10 Facts About the New Cyber Threat Intelligence Center

The new Cyber Threat Intelligence Integration Center (CTIIC), established last month under the purview of the director of national intelligence (DNI), is expected to be fully operational by the end of fiscal year 2016.

Known as CTIIC for short, the center will be staffed by about “50 government personnel drawn from relevant departments and agencies,” according to a White House fact sheet. The DNI is creating an organizational structure for the center.

In a Feb. 25 memo announcing the center’s launch, President Barack Obama called for the DNI to provide a status report in three months on the CTIIC’s development. The report will be used to “further refine the CTIIC's mission, roles and responsibilities,” Obama said in the memo.

The White House fact sheet explains that the CTIIC will not collect intelligence or conduct intelligence operations. Its focus will be on producing cyberthreat assessments and sharing data already collected under existing authorities, Lisa Monaco, assistant to the president for homeland security and counterterrorism, said during a speech last month.

While there are many unknowns about the center’s specific roles and responsibilities and staffing structure, here are 10 takeaways from the White House that provide more details about the CTIIC.

1. The center will ensure that threat indicators of malicious cyber activity and, as appropriate, related threat reporting contained in intelligence channels are downgraded to the lowest classification possible for distribution to federal agencies and the private sector.

2. U.S. private-sector companies will not engage directly with the CTIIC to provide or receive cyberthreat data.

3. All departments and agencies that perform cybersecurity functions in government will work closely with the new center and receive intelligence for carrying out their missions.

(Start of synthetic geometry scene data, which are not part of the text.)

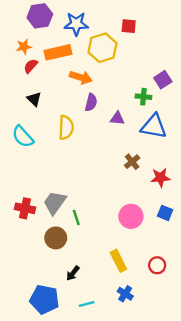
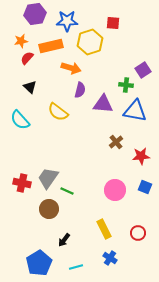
purple triangle: (117, 118) -> (103, 104), size x1.5
yellow semicircle: (66, 127) -> (58, 112), turned 125
green line: (76, 217) -> (67, 191), turned -48
blue pentagon: (44, 299) -> (39, 263), turned 30

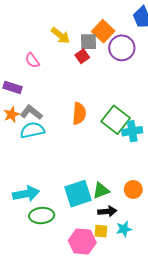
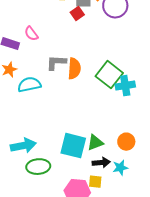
pink semicircle: (32, 60) -> (31, 34), moved
gray L-shape: (31, 112) -> (56, 63), moved, turned -35
cyan square: (78, 194) -> (73, 146), turned 32
cyan star: (124, 229) -> (120, 168), moved

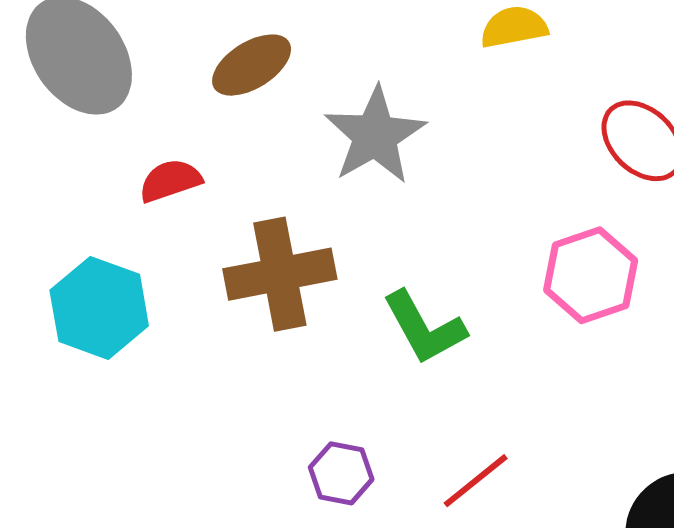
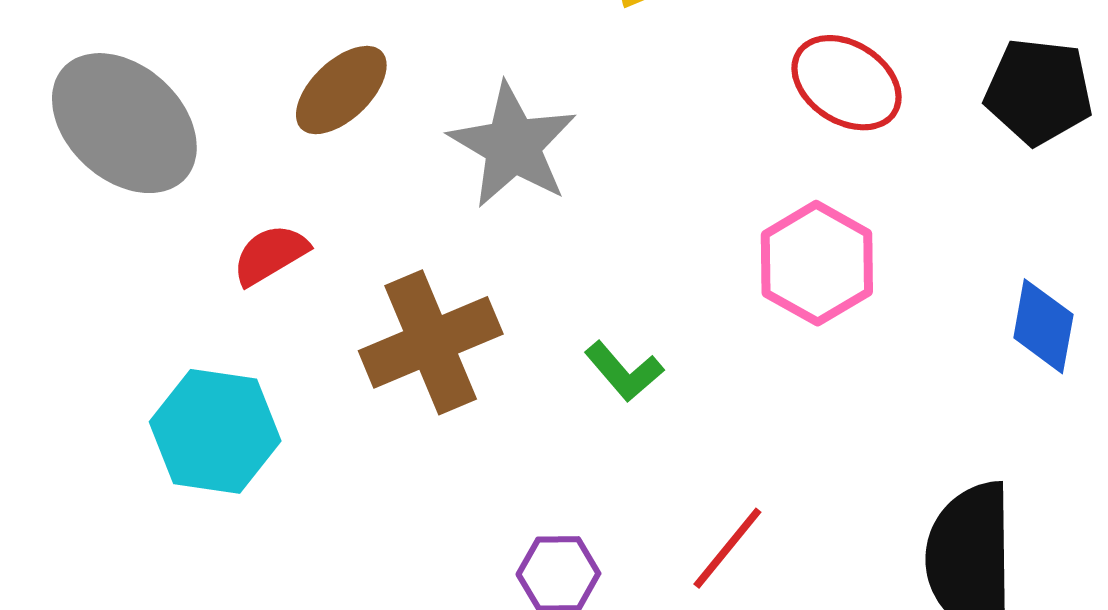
green L-shape: (424, 328) -> (624, 371), size x0.7

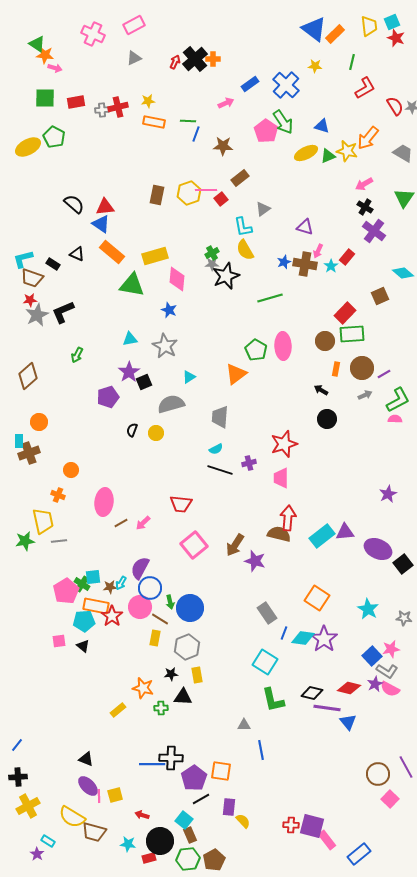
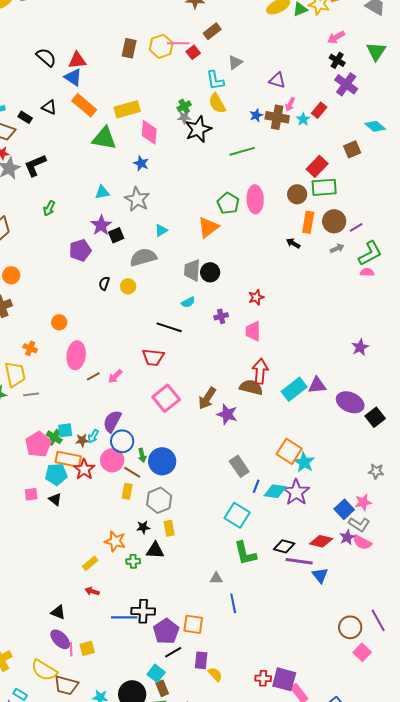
orange rectangle: (336, 369) -> (308, 222), size x1.5
black circle: (327, 419) -> (210, 272), moved
red star: (284, 444) -> (256, 297), size x0.6
orange circle: (71, 470) -> (59, 322), moved
black line: (220, 470) -> (169, 327), moved
cyan star: (368, 609) -> (304, 462), moved
red arrow: (142, 815) -> (92, 591), moved

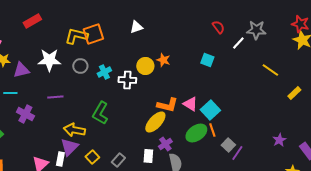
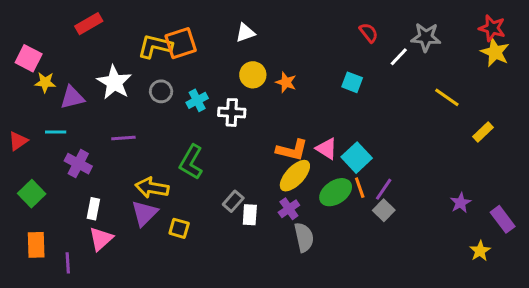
white star: (49, 60) -> (114, 82), turned 30
yellow circle: (145, 66) -> (253, 75), moved
yellow ellipse: (155, 122) -> (295, 176), moved
purple line: (237, 153) -> (384, 189), moved
white rectangle: (148, 156) -> (250, 215), moved
yellow square: (92, 157) -> (179, 228), turned -32
white rectangle: (60, 159) -> (93, 209), moved
gray rectangle: (118, 160) -> (233, 201), moved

The CTIIC will also support the National Security Council and participate in the Cyber Response Group.

4. Part of the CTIIC’s mission includes connecting the dots about malicious foreign cyberthreats to the United States and cyber incidents affecting national interests.

5. The CTIIC will support the Department of Homeland Security’s National Cybersecurity and Communications Integration Center (NCCIC) to carry out its network-defense and incident-response missions.

6. The new center will also work closely with U.S. Cyber Command and the National Cyber Investigative Joint Task Force to carry out their missions.

7. The CTIIC is not an operational center, meaning it will not collect intelligence, manage incident-response efforts, direct investigations, or replace other functions performed by existing departments, agencies or government cybercenters.

8. All CTIIC functions, which include accessing, retaining, using and disseminating intelligence data, are to align with privacy and civil liberties policies and frameworks.

9. The CTIIC does not have a permanent home yet. The plan is to place the center in an existing intelligence community facility in the Washington, D.C., area.

10. The 2004 Intelligence Reform and Terrorism Prevention Act gives the DNI authority to establish intelligence centers.